Michael C. Moynihan | July 16, 2009
If you were watching the Sotomayor snoozefest today (though, in fairness, it did feature some testimony from clever folks like Ilya Somin and David Kopel), you probably missed Harry C. Alford, president of the National Black Chamber of Commerce, testifying before the Committee on Environment and Public Works about his group's study of the Markey/Waxman Climate Change Bill. When Sen. Barbara Boxer (D-CA) contradicted Alford's concerns about the legislation, she did so by citing a statement from the NAACP and the CEO of 100 Black Men of Atlanta. Translation: There are black people that agree with me too! The witness promptly accuses Boxer of being "racial" by segregating evidence by color, and asks Boxer why she is "trying to put up some other black group to pit against me." A fair point, though one wonders why, if Alford believes that there is no racial component to such issues, his group is called the National Black Chamber of Commerce.

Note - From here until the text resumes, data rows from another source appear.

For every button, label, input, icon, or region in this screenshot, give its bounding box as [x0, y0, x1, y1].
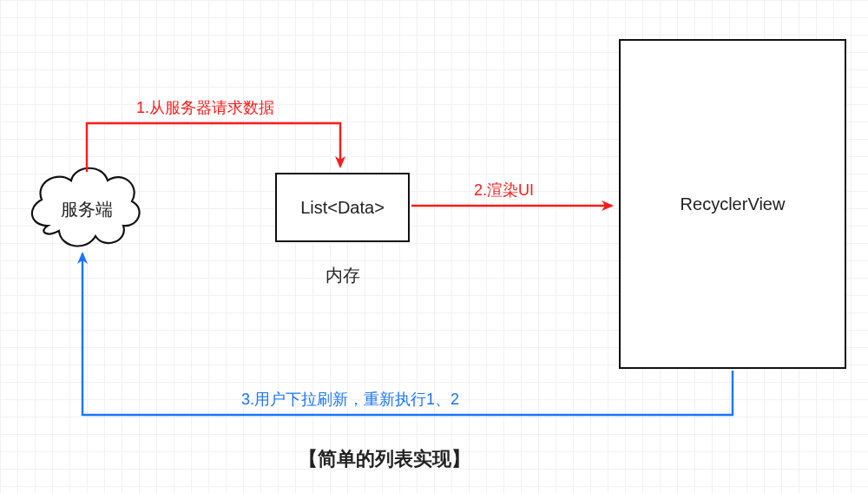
flow-1-arrow — [87, 123, 340, 172]
list-data-node: List<Data> — [275, 173, 410, 242]
flow-1-label: 1.从服务器请求数据 — [136, 97, 274, 118]
memory-label: 内存 — [326, 264, 360, 287]
list-data-label: List<Data> — [300, 198, 385, 218]
flow-3-label: 3.用户下拉刷新，重新执行1、2 — [241, 389, 459, 410]
diagram-canvas: 服务端 List<Data> 内存 RecyclerView 1.从服务器请求数… — [0, 0, 868, 493]
server-node-label: 服务端 — [61, 198, 113, 221]
flow-2-label: 2.渲染UI — [474, 180, 534, 200]
recyclerview-node: RecyclerView — [619, 39, 846, 369]
diagram-title: 【简单的列表实现】 — [299, 446, 470, 472]
recyclerview-label: RecyclerView — [681, 194, 786, 214]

"We are referring to the experts regardless of their color. And for someone to tell me, an African-American, college-educated veteran of the United States Army that I must contend with some other black group and put aside everything else in here—this has nothing to do with the NAACP and really has nothing to do with the National Black Chamber of Commerce. We're talking energy and that road the chair went down, I think, is god-awful."